その耳、そのものにつけても改善ができないため、であれば、聞こえる耳側に音を転送して聞こえを改善しよう。そのように考えて作られたのが、クロス補聴器になります。

言い方を変えればクロス補聴器は、その耳に補聴器をつけても改善ができないケースがあるために作られた補聴器になります。

なお、注意点を記載しますと、基本的にクロス補聴器は、一般的な補聴器では効果が出ない、得られない耳の方に使われる補聴器です。

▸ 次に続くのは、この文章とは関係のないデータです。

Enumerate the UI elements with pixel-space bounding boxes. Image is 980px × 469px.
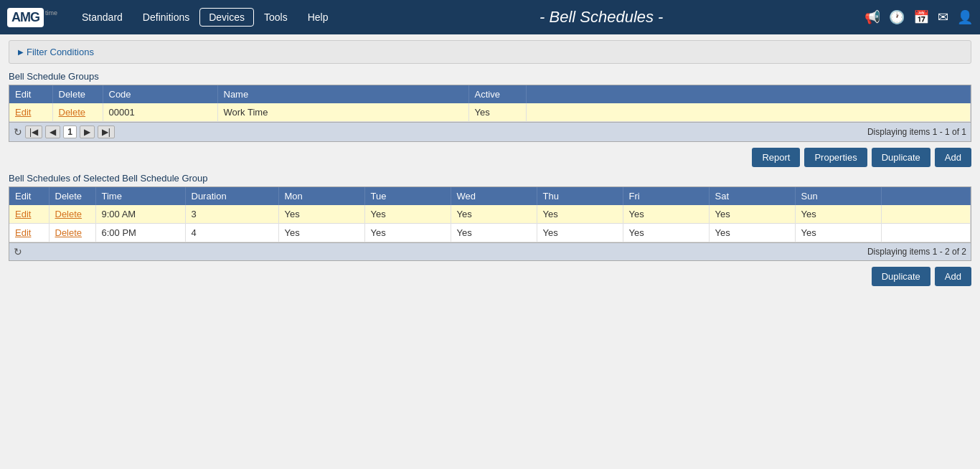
sch-col-fri: Fri [623, 187, 709, 205]
col-name: Name [217, 85, 468, 103]
nav-definitions[interactable]: Definitions [133, 7, 199, 27]
user-icon[interactable]: 👤 [957, 9, 973, 25]
sch-sun-1: Yes [795, 224, 881, 242]
schedules-table-header: Edit Delete Time Duration Mon Tue Wed Th… [9, 187, 971, 205]
sch-tue-1: Yes [364, 224, 451, 242]
group-edit-link[interactable]: Edit [15, 107, 31, 118]
sch-spacer-0 [881, 205, 971, 224]
sch-duration-0: 3 [185, 205, 278, 224]
schedules-refresh-button[interactable]: ↻ [14, 246, 22, 257]
report-button[interactable]: Report [752, 148, 800, 167]
sch-wed-0: Yes [451, 205, 537, 224]
nav-tools[interactable]: Tools [254, 7, 298, 27]
table-row: Edit Delete 9:00 AM 3 Yes Yes Yes Yes Ye… [9, 205, 971, 224]
sch-wed-1: Yes [451, 224, 537, 242]
sch-edit-1: Edit [9, 224, 49, 242]
groups-refresh-button[interactable]: ↻ [14, 126, 22, 138]
sch-mon-0: Yes [278, 205, 364, 224]
groups-section-title: Bell Schedule Groups [9, 71, 971, 82]
col-spacer [526, 85, 971, 103]
sch-col-time: Time [95, 187, 185, 205]
schedules-header-row: Edit Delete Time Duration Mon Tue Wed Th… [9, 187, 971, 205]
sch-sat-1: Yes [709, 224, 795, 242]
calendar-icon[interactable]: 📅 [913, 9, 929, 25]
sch-tue-0: Yes [364, 205, 451, 224]
sch-thu-0: Yes [537, 205, 623, 224]
group-active: Yes [468, 103, 526, 122]
clock-icon[interactable]: 🕐 [889, 9, 905, 25]
sch-col-sat: Sat [709, 187, 795, 205]
groups-pagination: ↻ |◀ ◀ 1 ▶ ▶| Displaying items 1 - 1 of … [9, 122, 971, 141]
sch-mon-1: Yes [278, 224, 364, 242]
filter-conditions-toggle[interactable]: ▶ Filter Conditions [18, 47, 94, 57]
groups-first-button[interactable]: |◀ [25, 125, 42, 138]
sch-delete-0: Delete [49, 205, 95, 224]
groups-prev-button[interactable]: ◀ [45, 125, 60, 138]
schedules-action-bar: Duplicate Add [9, 267, 971, 286]
properties-button[interactable]: Properties [804, 148, 867, 167]
sch-col-thu: Thu [537, 187, 623, 205]
group-edit-cell: Edit [9, 103, 52, 122]
schedules-table-container: Edit Delete Time Duration Mon Tue Wed Th… [9, 186, 971, 261]
sch-sun-0: Yes [795, 205, 881, 224]
schedules-add-button[interactable]: Add [935, 267, 971, 286]
schedules-duplicate-button[interactable]: Duplicate [872, 267, 930, 286]
schedules-table-body: Edit Delete 9:00 AM 3 Yes Yes Yes Yes Ye… [9, 205, 971, 242]
groups-display-text: Displaying items 1 - 1 of 1 [867, 127, 966, 137]
sch-time-1: 6:00 PM [95, 224, 185, 242]
sch-duration-1: 4 [185, 224, 278, 242]
filter-label: Filter Conditions [27, 47, 94, 57]
col-code: Code [103, 85, 217, 103]
groups-table-scroll: Edit Delete 00001 Work Time Yes [9, 103, 971, 122]
group-name: Work Time [217, 103, 468, 122]
sch-delete-link-1[interactable]: Delete [55, 227, 83, 238]
announcement-icon[interactable]: 📢 [864, 9, 880, 25]
sch-delete-link-0[interactable]: Delete [55, 209, 83, 219]
sch-col-sun: Sun [795, 187, 881, 205]
schedules-section-title: Bell Schedules of Selected Bell Schedule… [9, 173, 971, 184]
groups-next-button[interactable]: ▶ [80, 125, 95, 138]
add-button[interactable]: Add [935, 148, 971, 167]
sch-thu-1: Yes [537, 224, 623, 242]
nav-standard[interactable]: Standard [72, 7, 133, 27]
logo-amg: AMG [11, 10, 39, 24]
groups-action-bar: Report Properties Duplicate Add [9, 148, 971, 167]
groups-table-header: Edit Delete Code Name Active [9, 85, 971, 103]
group-spacer [526, 103, 971, 122]
sch-col-wed: Wed [451, 187, 537, 205]
schedules-table-scroll: Edit Delete 9:00 AM 3 Yes Yes Yes Yes Ye… [9, 205, 971, 242]
sch-edit-link-1[interactable]: Edit [15, 227, 31, 238]
logo-text: AMG [7, 8, 44, 27]
header-icons: 📢 🕐 📅 ✉ 👤 [864, 9, 973, 25]
filter-arrow-icon: ▶ [18, 48, 24, 56]
page-title: - Bell Schedules - [339, 8, 865, 27]
groups-last-button[interactable]: ▶| [98, 125, 115, 138]
filter-bar: ▶ Filter Conditions [9, 40, 971, 64]
sch-col-edit: Edit [9, 187, 49, 205]
groups-page-1[interactable]: 1 [63, 125, 77, 138]
sch-col-duration: Duration [185, 187, 278, 205]
group-delete-link[interactable]: Delete [59, 107, 86, 118]
sch-col-spacer [881, 187, 971, 205]
sch-col-tue: Tue [364, 187, 451, 205]
header: AMG time Standard Definitions Devices To… [0, 0, 980, 34]
table-row: Edit Delete 00001 Work Time Yes [9, 103, 971, 122]
groups-table: Edit Delete Code Name Active [9, 85, 971, 103]
sch-fri-1: Yes [623, 224, 709, 242]
col-delete: Delete [52, 85, 103, 103]
sch-edit-0: Edit [9, 205, 49, 224]
col-edit: Edit [9, 85, 52, 103]
sch-col-delete: Delete [49, 187, 95, 205]
col-active: Active [468, 85, 526, 103]
main-content: ▶ Filter Conditions Bell Schedule Groups… [0, 34, 980, 292]
logo: AMG time [7, 8, 57, 27]
table-row: Edit Delete 6:00 PM 4 Yes Yes Yes Yes Ye… [9, 224, 971, 242]
sch-fri-0: Yes [623, 205, 709, 224]
mail-icon[interactable]: ✉ [938, 9, 948, 25]
sch-edit-link-0[interactable]: Edit [15, 209, 31, 219]
logo-time: time [45, 9, 57, 16]
duplicate-button[interactable]: Duplicate [872, 148, 930, 167]
nav-devices[interactable]: Devices [199, 8, 254, 27]
nav-help[interactable]: Help [298, 7, 339, 27]
groups-table-body: Edit Delete 00001 Work Time Yes [9, 103, 971, 122]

仮に一般的な補聴器で効果が出るのであれば、そちらの方が聞こえの改善効果は高くなる傾向があります。

また、最近出た補聴器のように思われますが、クロス補聴器、補聴器の世界では、クロスシステムと呼ばれますが、こちらは20〜30年前から存在しており、だいぶ前から、行われている改善方法になります。

クロス補聴器が合うケース

クロス補聴器が合うケースは、主に3つになります。

  • 聴力低下が大きすぎるケース
  • 語音明瞭度が低すぎるケース
  • 音の感覚が特殊なケース

聴力低下が大きすぎるケース

クロス補聴器が使われるケースで代表格なのは、この聴力低下が大きすぎるケースです。

このように片方は健聴で、もう片方は、全く聞こえない。このようなケースは、全く聞こえない耳側に補聴器をつけても、ほとんど改善ができません。

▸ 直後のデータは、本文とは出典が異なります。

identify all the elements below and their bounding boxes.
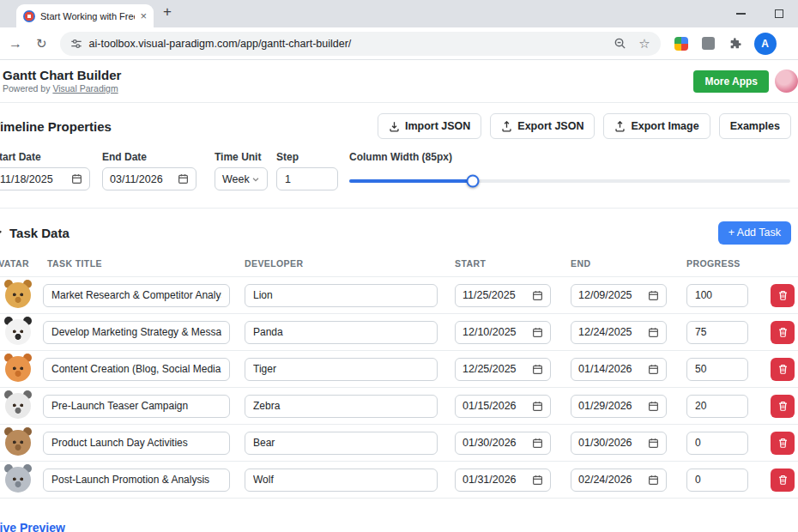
- browser-tab[interactable]: Start Working with Free Online ×: [16, 4, 154, 27]
- upload-icon: [501, 121, 512, 132]
- forward-icon[interactable]: →: [9, 37, 22, 51]
- end-date-input[interactable]: 12/24/2025: [571, 321, 667, 344]
- end-date-input[interactable]: 01/29/2026: [571, 395, 667, 418]
- start-date-input[interactable]: 12/10/2025: [455, 321, 551, 344]
- end-date-value: 12/24/2025: [578, 326, 632, 338]
- calendar-icon[interactable]: [532, 290, 543, 301]
- developer-input[interactable]: [245, 358, 438, 381]
- task-table-header: AVATAR TASK TITLE DEVELOPER START END PR…: [0, 258, 798, 277]
- start-date-input[interactable]: 01/30/2026: [455, 432, 551, 455]
- more-apps-button[interactable]: More Apps: [693, 70, 769, 93]
- column-width-slider[interactable]: [349, 174, 790, 188]
- new-tab-button[interactable]: +: [163, 3, 172, 21]
- calendar-icon[interactable]: [532, 401, 543, 412]
- task-title-input[interactable]: [43, 321, 230, 344]
- trash-icon: [777, 364, 789, 375]
- tab-title: Start Working with Free Online: [40, 11, 135, 21]
- delete-task-button[interactable]: [771, 321, 795, 344]
- upload-icon: [614, 121, 626, 132]
- progress-input[interactable]: [686, 469, 748, 492]
- calendar-icon[interactable]: [532, 475, 543, 486]
- calendar-icon[interactable]: [532, 438, 543, 449]
- delete-task-button[interactable]: [771, 358, 795, 381]
- end-date-value: 12/09/2025: [578, 289, 632, 301]
- calendar-icon[interactable]: [178, 173, 189, 184]
- extensions-puzzle-icon[interactable]: [728, 37, 742, 51]
- calendar-icon[interactable]: [532, 327, 543, 338]
- timeline-properties-title: Timeline Properties: [0, 119, 112, 134]
- import-json-button[interactable]: Import JSON: [378, 113, 481, 139]
- start-date-input[interactable]: 01/15/2026: [455, 395, 551, 418]
- trash-icon: [777, 438, 789, 449]
- delete-task-button[interactable]: [771, 395, 795, 418]
- progress-input[interactable]: [686, 395, 748, 418]
- developer-input[interactable]: [245, 432, 438, 455]
- end-date-input[interactable]: 01/14/2026: [571, 358, 667, 381]
- task-title-input[interactable]: [43, 432, 230, 455]
- progress-input[interactable]: [686, 358, 748, 381]
- developer-input[interactable]: [245, 469, 438, 492]
- visual-paradigm-link[interactable]: Visual Paradigm: [52, 83, 118, 94]
- add-task-button[interactable]: + Add Task: [718, 221, 791, 245]
- site-settings-icon[interactable]: [70, 38, 82, 50]
- export-image-button[interactable]: Export Image: [603, 113, 710, 139]
- start-date-value: 11/18/2025: [0, 173, 53, 185]
- user-avatar-partial[interactable]: [775, 70, 798, 93]
- task-title-input[interactable]: [43, 358, 230, 381]
- calendar-icon[interactable]: [648, 438, 659, 449]
- start-date-input[interactable]: 11/18/2025: [0, 167, 90, 190]
- live-preview-heading: Live Preview: [0, 521, 798, 532]
- start-date-value: 01/31/2026: [462, 474, 517, 486]
- developer-input[interactable]: [245, 284, 438, 307]
- progress-input[interactable]: [686, 284, 748, 307]
- address-bar[interactable]: ai-toolbox.visual-paradigm.com/app/gantt…: [60, 32, 661, 56]
- end-date-input[interactable]: 02/24/2026: [571, 469, 667, 492]
- end-date-input[interactable]: 01/30/2026: [571, 432, 667, 455]
- window-maximize-button[interactable]: [775, 9, 783, 18]
- export-json-button[interactable]: Export JSON: [490, 113, 595, 139]
- bookmark-star-icon[interactable]: ☆: [638, 36, 650, 51]
- time-unit-select[interactable]: Week: [215, 167, 268, 190]
- calendar-icon[interactable]: [648, 327, 659, 338]
- developer-input[interactable]: [245, 395, 438, 418]
- table-row: 12/25/2025 01/14/2026: [0, 351, 798, 388]
- delete-task-button[interactable]: [771, 432, 795, 455]
- reload-icon[interactable]: ↻: [36, 37, 47, 50]
- examples-button[interactable]: Examples: [719, 113, 791, 139]
- calendar-icon[interactable]: [648, 364, 659, 375]
- timeline-properties-header: Timeline Properties Import JSON Export J…: [0, 113, 798, 139]
- start-date-input[interactable]: 01/31/2026: [455, 469, 551, 492]
- zoom-out-icon[interactable]: [614, 37, 626, 50]
- tiger-avatar: [5, 356, 31, 382]
- task-title-input[interactable]: [43, 284, 230, 307]
- calendar-icon[interactable]: [648, 475, 659, 486]
- start-date-input[interactable]: 12/25/2025: [455, 358, 551, 381]
- progress-input[interactable]: [686, 432, 748, 455]
- url-text[interactable]: ai-toolbox.visual-paradigm.com/app/gantt…: [89, 38, 352, 50]
- task-table-body: 11/25/2025 12/09/2025: [0, 277, 798, 499]
- task-title-input[interactable]: [43, 469, 230, 492]
- time-unit-label: Time Unit: [215, 151, 268, 163]
- extension-gray-icon[interactable]: [702, 37, 715, 50]
- window-minimize-button[interactable]: [736, 13, 746, 15]
- delete-task-button[interactable]: [771, 284, 795, 307]
- developer-input[interactable]: [245, 321, 438, 344]
- collapse-chevron-icon[interactable]: [0, 227, 3, 239]
- delete-task-button[interactable]: [771, 469, 795, 492]
- calendar-icon[interactable]: [648, 290, 659, 301]
- end-date-input[interactable]: 03/11/2026: [102, 167, 196, 190]
- start-date-input[interactable]: 11/25/2025: [455, 284, 551, 307]
- profile-avatar[interactable]: A: [754, 33, 777, 55]
- calendar-icon[interactable]: [71, 173, 82, 184]
- calendar-icon[interactable]: [532, 364, 543, 375]
- slider-thumb[interactable]: [466, 175, 479, 188]
- calendar-icon[interactable]: [648, 401, 659, 412]
- tab-close-icon[interactable]: ×: [140, 10, 147, 21]
- progress-input[interactable]: [686, 321, 748, 344]
- end-date-input[interactable]: 12/09/2025: [571, 284, 667, 307]
- task-title-input[interactable]: [43, 395, 230, 418]
- step-input[interactable]: [276, 167, 338, 190]
- extension-colorful-icon[interactable]: [674, 37, 688, 51]
- app-header: Gantt Chart Builder Powered by Visual Pa…: [0, 61, 798, 103]
- slider-fill: [349, 179, 473, 183]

ですので、クロス補聴器で改善することが今現在では多い選択になります。

語音明瞭度が低すぎるケース

語音明瞭度とは、言葉の理解度のことで、音を大きく聞かせることにより、言葉が聞き取れるのか、それとも理解できるところまではいかないのか。ということです。

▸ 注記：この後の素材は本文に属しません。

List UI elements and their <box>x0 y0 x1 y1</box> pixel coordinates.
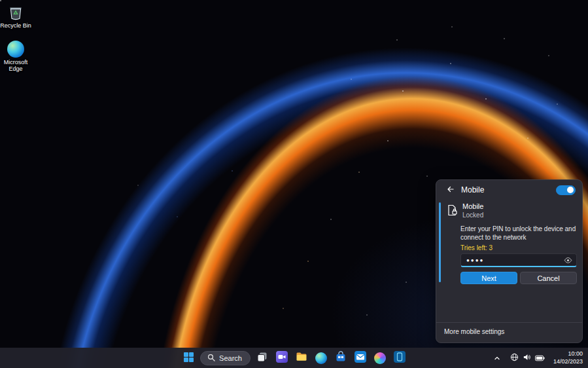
hidden-icons-button[interactable] <box>491 350 503 367</box>
edge-button[interactable] <box>313 350 329 366</box>
taskbar-search[interactable]: Search <box>200 351 251 365</box>
tries-left-text: Tries left: 3 <box>460 244 577 251</box>
sim-lock-icon <box>445 202 458 219</box>
store-icon <box>335 351 347 365</box>
clock-time: 10:00 <box>553 350 583 358</box>
toggle-knob <box>567 187 574 193</box>
microsoft-edge-shortcut[interactable]: Microsoft Edge <box>0 41 31 73</box>
volume-icon <box>523 352 531 364</box>
chevron-up-icon <box>494 352 500 364</box>
quick-settings-button[interactable] <box>509 350 546 366</box>
more-mobile-settings-link[interactable]: More mobile settings <box>436 322 582 342</box>
mail-icon <box>355 351 366 365</box>
search-icon <box>207 354 215 363</box>
phone-link-button[interactable] <box>392 350 407 366</box>
edge-icon <box>315 352 327 364</box>
panel-title: Mobile <box>461 185 484 194</box>
edge-icon <box>0 41 31 58</box>
phone-link-icon <box>394 351 406 365</box>
task-view-icon <box>256 351 268 365</box>
selected-item-indicator <box>439 202 441 282</box>
file-explorer-icon <box>296 351 307 365</box>
taskbar: Search <box>0 348 588 368</box>
taskbar-clock[interactable]: 10:00 14/02/2023 <box>552 349 584 367</box>
back-button[interactable] <box>444 184 456 196</box>
mobile-flyout-panel: Mobile Mobile Locked Enter your PIN to u… <box>436 179 583 343</box>
desktop-icon-label: Microsoft Edge <box>0 59 31 73</box>
network-status: Locked <box>462 212 483 219</box>
battery-icon <box>535 352 545 364</box>
network-item-text: Mobile Locked <box>462 202 483 219</box>
pin-input[interactable]: ●●●● <box>460 253 577 267</box>
photos-icon <box>374 352 386 364</box>
search-label: Search <box>219 354 242 362</box>
file-explorer-button[interactable] <box>294 350 309 366</box>
reveal-password-icon[interactable] <box>564 256 572 265</box>
chat-icon <box>276 351 288 365</box>
pin-buttons: Next Cancel <box>460 272 577 284</box>
mail-button[interactable] <box>353 350 368 366</box>
network-globe-icon <box>510 352 519 364</box>
cancel-button[interactable]: Cancel <box>520 272 577 284</box>
system-tray: 10:00 14/02/2023 <box>491 348 584 368</box>
store-button[interactable] <box>333 350 349 366</box>
pin-prompt-text: Enter your PIN to unlock the device and … <box>460 225 577 242</box>
next-button[interactable]: Next <box>460 272 517 284</box>
panel-header: Mobile <box>436 180 582 200</box>
mobile-network-item[interactable]: Mobile Locked <box>445 202 574 219</box>
mobile-toggle[interactable] <box>556 185 576 195</box>
clock-date: 14/02/2023 <box>553 358 583 365</box>
pin-masked-value: ●●●● <box>466 257 564 263</box>
chat-button[interactable] <box>274 350 290 366</box>
panel-body: Mobile Locked Enter your PIN to unlock t… <box>436 200 582 284</box>
back-arrow-icon <box>446 185 454 195</box>
pin-section: Enter your PIN to unlock the device and … <box>460 225 577 284</box>
network-name: Mobile <box>462 202 483 210</box>
recycle-bin-shortcut[interactable]: Recycle Bin <box>0 4 31 29</box>
start-icon <box>184 352 194 364</box>
recycle-bin-icon <box>0 4 31 21</box>
photos-button[interactable] <box>372 350 388 366</box>
desktop-icon-label: Recycle Bin <box>0 22 31 29</box>
task-view-button[interactable] <box>254 350 270 366</box>
start-button[interactable] <box>181 350 196 366</box>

補聴器の世界には、語音明瞭度測定(ごおんめいりょうど測定)というものがあり、音を調べるほか、言葉の理解度、あ、き、しなどの一つの言葉を大きく聞かせた時に言葉が理解できるようになるのか、を調べる測定があります。

その内容ですが、仮に50%以下の場合は、補聴器で聞こえを改善しても、うまく言葉を理解できるようには、今現在、難しいとされています。実際、明瞭度が低い方は、補聴器で聞こえを改善しても、音は聞こえるけれども言葉が理解できるようになった感覚はないと表現されることが多いです。

音が聞こえることと言葉が理解できることは違う。こういったことが入るから耳は難しいのですが、この明瞭度が低いケースにおいては、補聴器をその耳につけても言葉が理解できるようになる感覚は薄いため、そのようなケースにもクロス補聴器は使われます。

なお、このような症状を発症するのは、メニエール病、突発性難聴、低音障害系の感音性難聴が多く、どのケースも元々聞こえにくい耳というよりも、初めは聞こえていたけれども、急に病気にかかり、そのような耳になってしまった方が多いです。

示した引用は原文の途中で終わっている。